What needs to be done => Lines from the one containing "confundido la trufa con un" through the end of the material are to be retyped exactly; do not copy pictures.
· · · · · · ·
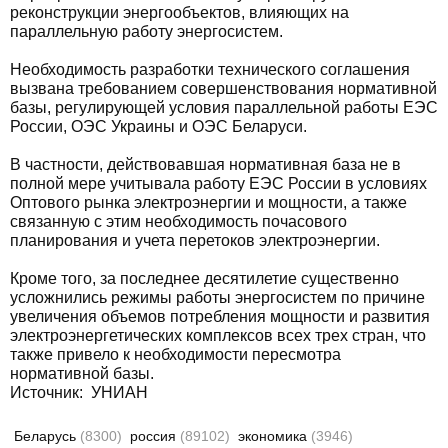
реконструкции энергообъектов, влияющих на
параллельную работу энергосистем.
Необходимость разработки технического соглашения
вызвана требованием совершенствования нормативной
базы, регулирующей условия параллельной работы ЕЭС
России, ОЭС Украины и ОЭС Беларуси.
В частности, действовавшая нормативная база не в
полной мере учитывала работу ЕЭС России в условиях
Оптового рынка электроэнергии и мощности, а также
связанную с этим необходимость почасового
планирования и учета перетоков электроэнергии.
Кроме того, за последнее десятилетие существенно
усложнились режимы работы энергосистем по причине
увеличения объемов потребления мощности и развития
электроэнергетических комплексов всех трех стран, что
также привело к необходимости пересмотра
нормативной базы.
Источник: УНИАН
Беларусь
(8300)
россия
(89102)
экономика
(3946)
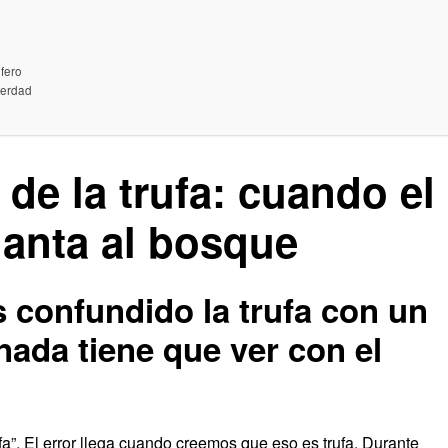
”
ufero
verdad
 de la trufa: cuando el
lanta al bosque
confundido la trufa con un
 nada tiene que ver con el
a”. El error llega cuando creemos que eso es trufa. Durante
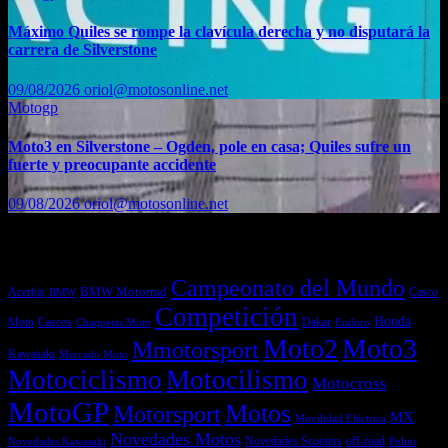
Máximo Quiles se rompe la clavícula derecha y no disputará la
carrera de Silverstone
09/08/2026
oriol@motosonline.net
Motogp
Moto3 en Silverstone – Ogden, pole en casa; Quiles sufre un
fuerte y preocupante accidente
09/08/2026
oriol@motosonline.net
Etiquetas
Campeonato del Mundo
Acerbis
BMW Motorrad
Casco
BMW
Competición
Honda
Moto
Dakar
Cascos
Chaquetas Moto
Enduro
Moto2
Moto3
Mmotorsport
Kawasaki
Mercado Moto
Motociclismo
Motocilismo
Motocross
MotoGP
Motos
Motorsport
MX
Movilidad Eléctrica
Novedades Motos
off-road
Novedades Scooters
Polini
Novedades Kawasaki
· · · · · · ·
Output for this task =>
confundido la trufa con un
 nada tiene que ver con el
a”. El error llega cuando creemos que eso es trufa. Durante
Máximo Quiles se rompe la clavícula derecha y no disputará la
carrera de Silverstone
09/08/2026
oriol@motosonline.net
Motogp
Moto3 en Silverstone – Ogden, pole en casa; Quiles sufre un
fuerte y preocupante accidente
09/08/2026
oriol@motosonline.net
Etiquetas
Campeonato del Mundo
Acerbis
BMW Motorrad
Casco
BMW
Competición
Honda
Moto
Dakar
Cascos
Chaquetas Moto
Enduro
Moto2
Moto3
Mmotorsport
Kawasaki
Mercado Moto
Motociclismo
Motocilismo
Motocross
MotoGP
Motos
Motorsport
MX
Movilidad Eléctrica
Novedades Motos
off-road
Novedades Scooters
Polini
Novedades Kawasaki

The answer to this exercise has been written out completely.